2. to bring into a compact form by bending and laying parts together (often fol. by up): to fold up a map; to fold one's legs under oneself.
3. to bring (the arms, hands, etc.) together in an intertwined or crossed manner; clasp; cross: He folded his arms on his chest.
4. to bend or wind (usually fol. by about, round, etc.): to fold one's arms about a person's neck.
5. to bring (the wings) close to the body, as a bird on alighting.
6. to enclose; wrap; envelop: to fold something in paper.
7. to embrace or clasp; enfold: to fold someone in one's arms.

anyway,

"we have rescheduled your appointment for may 7th at 11 p.m.," the letter from my dentist stated plainly, referring to "unforseen changes in schedule" and "sincere apologies" and "appreciation of flexibility."

i was a little skeptical.

here are my theories:

a. nocturnal dentistry
b. gangster booby trap
c. typo

i just don't know, i just don't know.
i am going to have to fold up my theories and think on them a while.

9 comments:

anna grace said...

It sounds suspicious to me. I told you that dentists are up to no good. They'll drill into you when you're not aware! Don't go to the eleven o' clock appointment! Beware(!)

Sarah said...

I'd be careful....

Anonymous said...

You should call. Typo is probably the most logical option. However, the gangster booby trap most certainly seems plausible as well. They may want your photography skills and your artistic talents to document their gang. And they will go to any lengths to get you to take their picture... even tricking you into going to a 11 o'clock dentist appointment!

faith said...

heh. That is great. I don't think I would want to go that late to the dentist.

K. A. Ruth Bushaw said...

this post was funny--made me chuckle. i read it out loud to eric. i just love the things you notice!!

annie said...

oh people people,
my dentist is a wonderful human bean.
chin up, chin up.

elizabeth, you don't DOCument GANGS.
crazy lady.

Sienna said...

you have an ever growing fan base on lookout mountain... "dear ipod" has been making its way around... :)

Sienna said...

your words were quite the perfect fit, by the way, to this rainy do-not-want-to-do-any-schoolwork day.... they were so clever and charming and have encouraged me to work by picking up my spirits. thank you.

Anonymous said...

On Folding: I remember when my Papa taught me how to properly fold a letter.

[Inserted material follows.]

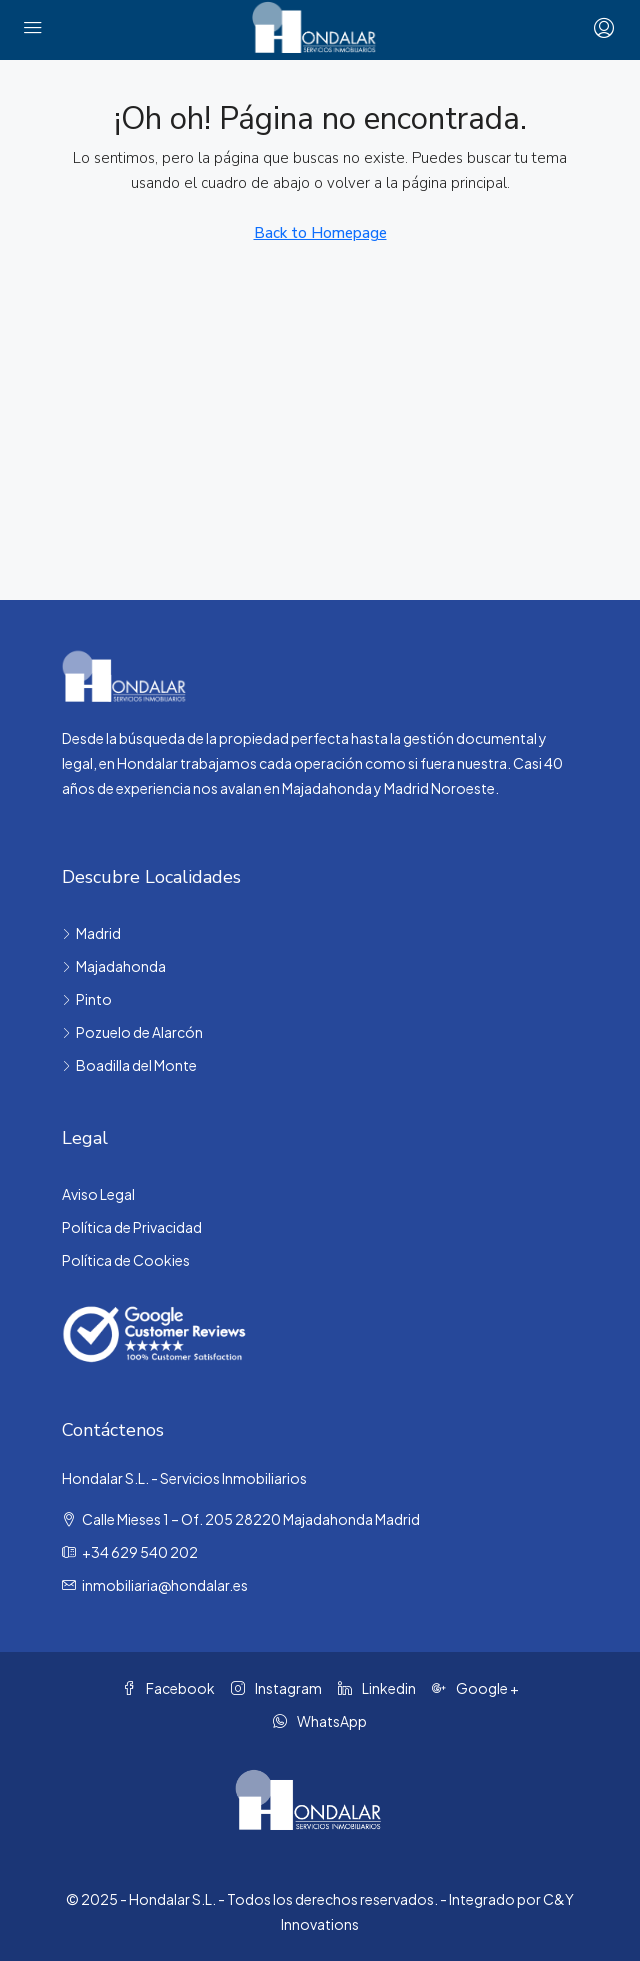  Describe the element at coordinates (126, 1260) in the screenshot. I see `Política de Cookies` at that location.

Twice, slightly uneven, and then a third tiny fold at the top. I thought it was silly but I find myself becoming quite judgmental when I take a piece of paper out of an envelope and there are only two folds!

On Your Appointment: Maybe your dentist conducts "Sleep Studies" in addition to Dentistry. He will observe how quickly you can fall asleep while he uses that thing that sounds like an attacking mosquito to clean your teeth!